La filière du lait bio prise en étau entre reprise du marché et poursuite des déconversions
À la fin de l'année, la région AuRA devrait compter 6 % de producteurs de lait biologique en moins par rapport à 2024. Pourtant, depuis cet été, le marché donne des signes de stabilisation voire de rebondissement.
À la fin de l'année, la région AuRA devrait compter 6 % de producteurs de lait biologique en moins par rapport à 2024. Pourtant, depuis cet été, le marché donne des signes de stabilisation voire de rebondissement.

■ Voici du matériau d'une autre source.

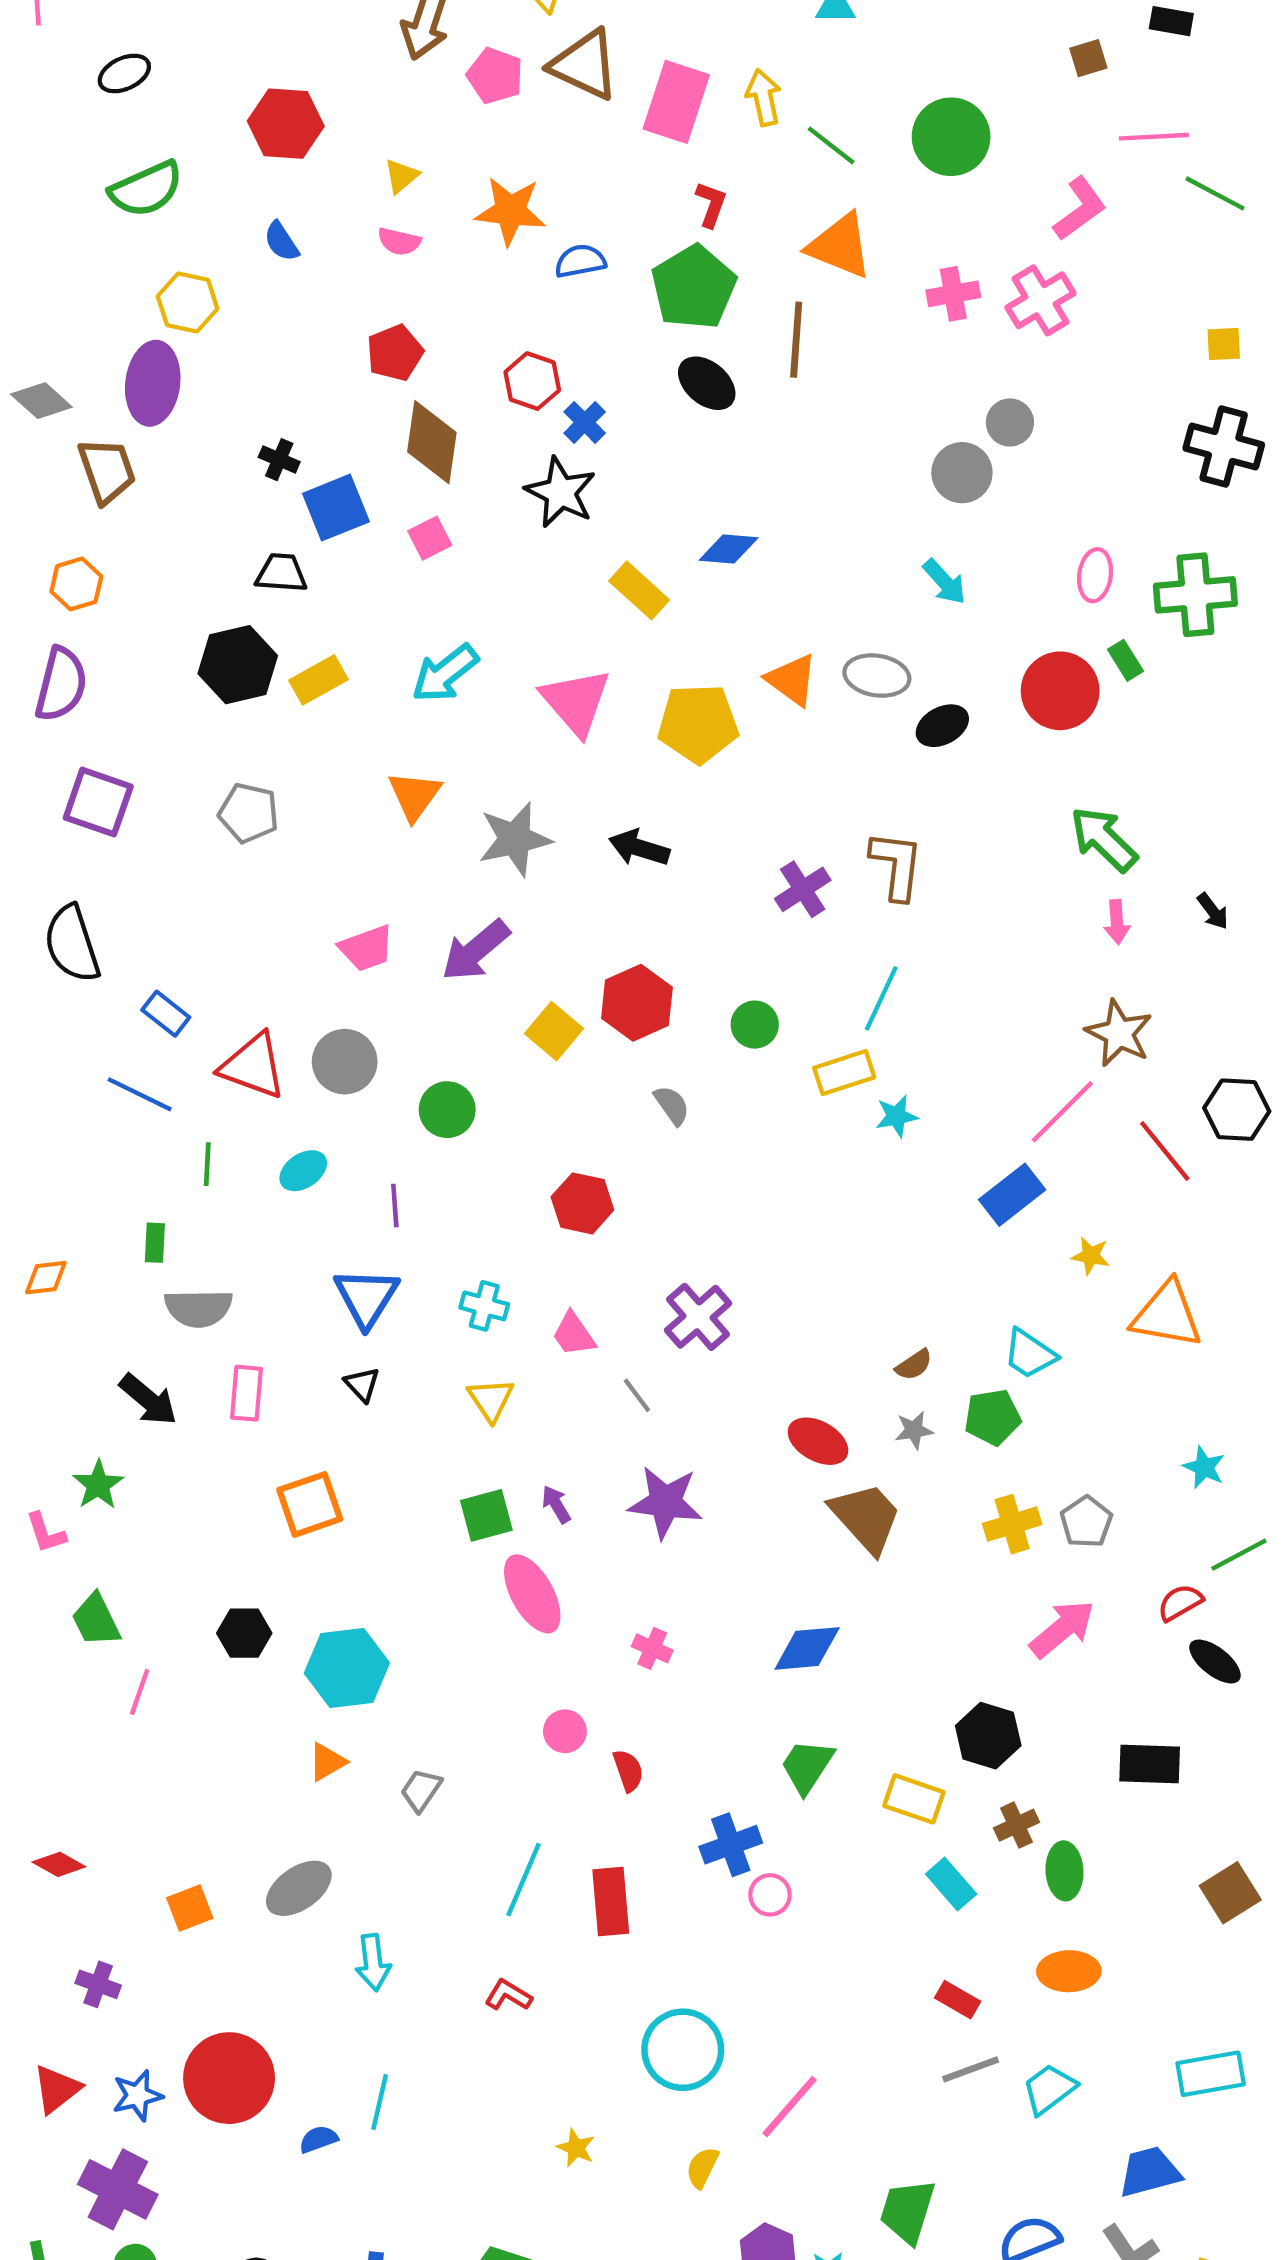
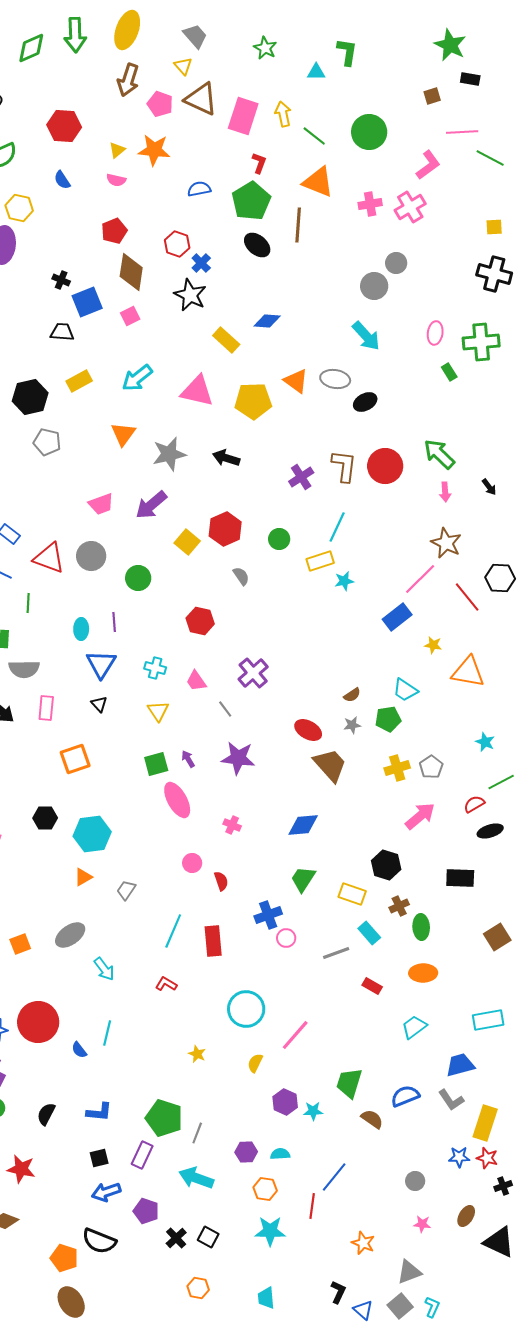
orange star: (510, 211) -> (154, 150), moved
cyan arrow: (945, 582) -> (366, 336), size x1.4
black hexagon: (238, 665) -> (30, 397), moved
red circle: (1060, 691) -> (385, 466), moved
pink triangle: (576, 702) -> (197, 391), turned -36
cyan ellipse: (303, 1171) -> (81, 629), moved, turned -55
black ellipse: (1215, 1661) -> (490, 831), turned -55
cyan arrow: (373, 1962) -> (104, 969), turned -30
gray line: (971, 2069) -> (336, 953), moved
blue semicircle: (318, 2139) -> (79, 1050), turned -108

Depuis l'effondrement de la demande de lait bio en 2021, la filière peine à sortir la tête de l'eau. Jusqu'à 40 % des volumes ont été réorientés vers le conventionnel, au plus fort de la crise. Le lait bio a été privé de valorisation tandis qu'en parallèle, le prix du lait conventionnel augmentait. L'écart de prix entre les deux a été réduit à peau de chagrin passant de 120 €/1 000 l en 2019 à 42 €/1 000 l sur l'année glissante de 2024. La conversion au bio n'est alors plus justifiable sous l'angle économique et la filière fait face depuis à des vagues de déconversions.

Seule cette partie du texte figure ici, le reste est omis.